Deregulacje później niż wcześniej. Podczas Europejskiego Forum Nowych Idei w Warszawie Donald Tusk poza ogłoszeniem konieczności repolonizacji polskiej gospodarki ogłosił także, iż w czwartek 17 kwietnia Polacy będą mogli zapoznać się z pierwszym pakietem deregulacji. Polska Agencja Prasowa dotarła do informacji wskazujących, iż obietnica ta nie zostanie spełniona.

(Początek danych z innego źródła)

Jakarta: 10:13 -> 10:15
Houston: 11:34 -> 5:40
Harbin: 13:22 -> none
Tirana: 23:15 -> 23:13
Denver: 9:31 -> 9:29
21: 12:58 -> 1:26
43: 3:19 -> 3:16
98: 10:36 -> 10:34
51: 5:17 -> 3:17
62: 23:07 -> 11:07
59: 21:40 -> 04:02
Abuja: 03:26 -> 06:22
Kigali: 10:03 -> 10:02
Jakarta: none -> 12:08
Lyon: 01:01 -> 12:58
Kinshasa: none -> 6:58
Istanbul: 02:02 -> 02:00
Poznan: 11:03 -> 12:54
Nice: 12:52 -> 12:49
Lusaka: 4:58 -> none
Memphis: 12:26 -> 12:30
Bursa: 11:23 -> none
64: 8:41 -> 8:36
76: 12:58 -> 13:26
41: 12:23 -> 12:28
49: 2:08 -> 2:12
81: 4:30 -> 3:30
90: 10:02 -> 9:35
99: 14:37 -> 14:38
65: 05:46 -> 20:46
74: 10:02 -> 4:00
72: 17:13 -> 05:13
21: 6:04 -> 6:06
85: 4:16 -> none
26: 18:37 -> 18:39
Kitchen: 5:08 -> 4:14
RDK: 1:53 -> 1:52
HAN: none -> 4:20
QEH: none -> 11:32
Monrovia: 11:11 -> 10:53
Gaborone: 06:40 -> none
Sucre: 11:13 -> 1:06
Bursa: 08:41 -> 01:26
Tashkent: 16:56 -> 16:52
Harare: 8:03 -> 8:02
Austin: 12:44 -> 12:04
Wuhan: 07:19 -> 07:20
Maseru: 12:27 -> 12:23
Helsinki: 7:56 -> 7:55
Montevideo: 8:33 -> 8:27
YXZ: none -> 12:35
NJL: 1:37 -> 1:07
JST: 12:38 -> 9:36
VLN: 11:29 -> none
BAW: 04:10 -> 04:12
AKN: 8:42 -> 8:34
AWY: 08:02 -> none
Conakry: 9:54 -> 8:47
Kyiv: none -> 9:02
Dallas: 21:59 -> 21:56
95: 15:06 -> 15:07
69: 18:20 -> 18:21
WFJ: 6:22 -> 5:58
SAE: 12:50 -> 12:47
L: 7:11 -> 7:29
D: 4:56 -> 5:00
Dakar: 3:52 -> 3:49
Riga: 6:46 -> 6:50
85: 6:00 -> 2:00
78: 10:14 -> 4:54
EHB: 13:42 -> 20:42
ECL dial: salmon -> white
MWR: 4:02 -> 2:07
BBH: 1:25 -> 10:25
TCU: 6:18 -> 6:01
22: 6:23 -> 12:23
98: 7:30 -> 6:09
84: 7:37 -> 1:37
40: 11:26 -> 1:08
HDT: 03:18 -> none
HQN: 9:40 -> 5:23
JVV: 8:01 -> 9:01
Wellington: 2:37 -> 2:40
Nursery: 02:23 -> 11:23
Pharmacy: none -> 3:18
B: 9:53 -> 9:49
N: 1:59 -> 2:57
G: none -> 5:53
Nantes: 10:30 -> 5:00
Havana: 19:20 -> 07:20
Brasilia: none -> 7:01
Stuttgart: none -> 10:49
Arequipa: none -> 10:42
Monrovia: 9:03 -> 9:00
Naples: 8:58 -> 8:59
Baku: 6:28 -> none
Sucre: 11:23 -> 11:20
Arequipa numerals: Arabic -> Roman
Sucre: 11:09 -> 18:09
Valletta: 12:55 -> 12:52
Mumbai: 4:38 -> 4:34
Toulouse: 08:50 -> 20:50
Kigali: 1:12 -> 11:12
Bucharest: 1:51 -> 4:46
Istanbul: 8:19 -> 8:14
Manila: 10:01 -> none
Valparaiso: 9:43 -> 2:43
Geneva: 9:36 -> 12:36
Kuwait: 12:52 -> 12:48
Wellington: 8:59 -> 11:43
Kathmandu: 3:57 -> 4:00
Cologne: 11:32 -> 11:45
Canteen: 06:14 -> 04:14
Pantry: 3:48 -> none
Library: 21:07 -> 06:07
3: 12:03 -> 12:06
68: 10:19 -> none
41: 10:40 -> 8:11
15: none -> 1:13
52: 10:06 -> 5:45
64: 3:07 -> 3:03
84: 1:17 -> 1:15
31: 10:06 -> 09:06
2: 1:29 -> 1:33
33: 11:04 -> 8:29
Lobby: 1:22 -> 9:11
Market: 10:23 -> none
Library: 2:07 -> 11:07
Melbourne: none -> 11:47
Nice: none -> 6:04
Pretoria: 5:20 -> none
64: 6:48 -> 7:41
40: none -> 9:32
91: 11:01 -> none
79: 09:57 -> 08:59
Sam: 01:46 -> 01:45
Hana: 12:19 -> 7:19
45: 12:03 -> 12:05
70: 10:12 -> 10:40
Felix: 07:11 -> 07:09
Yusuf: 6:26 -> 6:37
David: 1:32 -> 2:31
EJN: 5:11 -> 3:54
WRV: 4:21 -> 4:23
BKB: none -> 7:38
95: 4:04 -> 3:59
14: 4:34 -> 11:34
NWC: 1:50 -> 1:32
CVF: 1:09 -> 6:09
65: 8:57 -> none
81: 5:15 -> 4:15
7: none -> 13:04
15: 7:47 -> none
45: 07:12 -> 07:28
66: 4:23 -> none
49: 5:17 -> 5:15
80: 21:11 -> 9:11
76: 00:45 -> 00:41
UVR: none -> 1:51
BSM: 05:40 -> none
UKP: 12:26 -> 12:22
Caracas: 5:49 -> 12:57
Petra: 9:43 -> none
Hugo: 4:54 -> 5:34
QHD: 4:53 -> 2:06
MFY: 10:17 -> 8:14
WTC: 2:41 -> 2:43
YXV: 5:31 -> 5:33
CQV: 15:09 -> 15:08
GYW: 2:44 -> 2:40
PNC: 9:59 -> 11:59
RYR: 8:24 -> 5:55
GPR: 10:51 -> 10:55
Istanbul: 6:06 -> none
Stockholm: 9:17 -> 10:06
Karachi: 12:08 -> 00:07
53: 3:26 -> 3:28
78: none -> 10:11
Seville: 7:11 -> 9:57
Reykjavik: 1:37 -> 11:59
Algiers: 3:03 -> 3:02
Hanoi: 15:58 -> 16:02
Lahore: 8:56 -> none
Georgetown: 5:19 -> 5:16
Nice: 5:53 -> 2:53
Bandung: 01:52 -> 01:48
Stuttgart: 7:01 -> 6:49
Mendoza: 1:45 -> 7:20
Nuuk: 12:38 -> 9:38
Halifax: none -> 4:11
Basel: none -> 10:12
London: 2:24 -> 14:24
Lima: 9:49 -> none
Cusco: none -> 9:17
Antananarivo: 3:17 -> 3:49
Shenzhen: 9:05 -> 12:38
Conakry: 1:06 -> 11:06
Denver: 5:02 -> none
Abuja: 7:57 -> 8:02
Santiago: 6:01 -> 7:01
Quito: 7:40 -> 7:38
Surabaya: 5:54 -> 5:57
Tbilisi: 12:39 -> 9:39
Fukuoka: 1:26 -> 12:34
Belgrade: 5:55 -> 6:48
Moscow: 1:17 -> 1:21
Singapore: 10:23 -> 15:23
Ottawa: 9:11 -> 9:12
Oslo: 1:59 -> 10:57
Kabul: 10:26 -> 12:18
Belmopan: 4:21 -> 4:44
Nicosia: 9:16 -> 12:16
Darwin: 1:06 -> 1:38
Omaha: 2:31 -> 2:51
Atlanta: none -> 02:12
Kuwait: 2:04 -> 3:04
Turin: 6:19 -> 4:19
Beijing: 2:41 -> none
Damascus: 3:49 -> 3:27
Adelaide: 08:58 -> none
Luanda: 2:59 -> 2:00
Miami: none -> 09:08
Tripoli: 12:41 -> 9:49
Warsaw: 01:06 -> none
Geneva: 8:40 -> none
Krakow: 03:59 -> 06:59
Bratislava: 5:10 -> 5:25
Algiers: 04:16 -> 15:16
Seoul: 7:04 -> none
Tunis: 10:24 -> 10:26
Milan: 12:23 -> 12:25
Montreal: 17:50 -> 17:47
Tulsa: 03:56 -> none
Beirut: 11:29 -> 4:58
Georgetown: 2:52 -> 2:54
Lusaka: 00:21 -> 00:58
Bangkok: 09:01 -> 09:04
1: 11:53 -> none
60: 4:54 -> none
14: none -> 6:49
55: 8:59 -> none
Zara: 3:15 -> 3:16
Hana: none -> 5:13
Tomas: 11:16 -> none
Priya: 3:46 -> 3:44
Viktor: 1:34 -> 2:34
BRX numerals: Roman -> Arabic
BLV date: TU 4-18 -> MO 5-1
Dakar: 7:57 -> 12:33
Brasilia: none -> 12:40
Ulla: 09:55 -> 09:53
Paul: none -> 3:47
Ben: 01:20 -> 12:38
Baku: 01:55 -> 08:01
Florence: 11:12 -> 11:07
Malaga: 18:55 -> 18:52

Bez pakietu deregulacyjnego w czwartek
Podczas Europejskiego Forum Nowych Idei (EFNI) premier zapowiedział, iż w czwartek (17.04) zaprezentuje pierwszy, szeroko zakrojony pakiet deregulacyjny, którego celem jest ograniczenie barier biurokratycznych w gospodarce. Jak zaznaczył podczas swojej wypowiedzi, uproszczenie procedur administracyjnych ma zwiększyć konkurencyjność europejskich firm, szczególnie polskich przedsiębiorstw, które wciąż zmagają się z nadmiarem regulacji. Reklama
Masywny pakiet deregulacji nie ujrzy jednak światła dziennego 17 kwietnia. Polska Agencja Prasowa w oparciu o informacje uzyskane w Kancelarii Prezesa Rady Ministrów poinformowała, iż termin prezentacji został przesunięty.
PAP przekazał, iż zapowiada przez Donalda Tuska konferencja została przełożona. Natomiast sam pakiet deregulacyjny zapowiadany przez premiera na czwartek będzie ogłoszony po Wielkanocy.
Ponad połowa postulatów deregulacyjnych została zaakceptowana
Rafał Brzoska kierujący zespołem ds. Deregulacji na specjalnej stronie sprawdzamy.com, regularnie publikuje kolejne pomysły na to, jak ułatwić zwykłym Polakom i przedsiębiorcom życie. Część projektów trafiła już na rządowy stół, a wśród nich znajduje się między innymi kwestia zniesienia konieczności drukowania paragonu fiskalnego w momencie płatności bezgotówkowej.
Szef Stałego Komitetu Rady Ministrów Maciej Berek w środę (16.04), który jest jednocześnie przewodniczącym rządowego zespołu ds. deregulacji, poinformował, iż rząd rozpatrzył dotąd 173 propozycje kierowanej przez Rafała Brzoskę inicjatywy SprawdzaMY. 62 proc. z nich (108 postulatów) zostało zaakceptowanych. Co więcej, Berek przekazał, iż 11 spośród nich zostało już zrealizowanych (Rada Ministrów przyjęła odpowiedni akt prawny/projekt ustawy), a 17 kolejnych jest w procesie legislacyjnym.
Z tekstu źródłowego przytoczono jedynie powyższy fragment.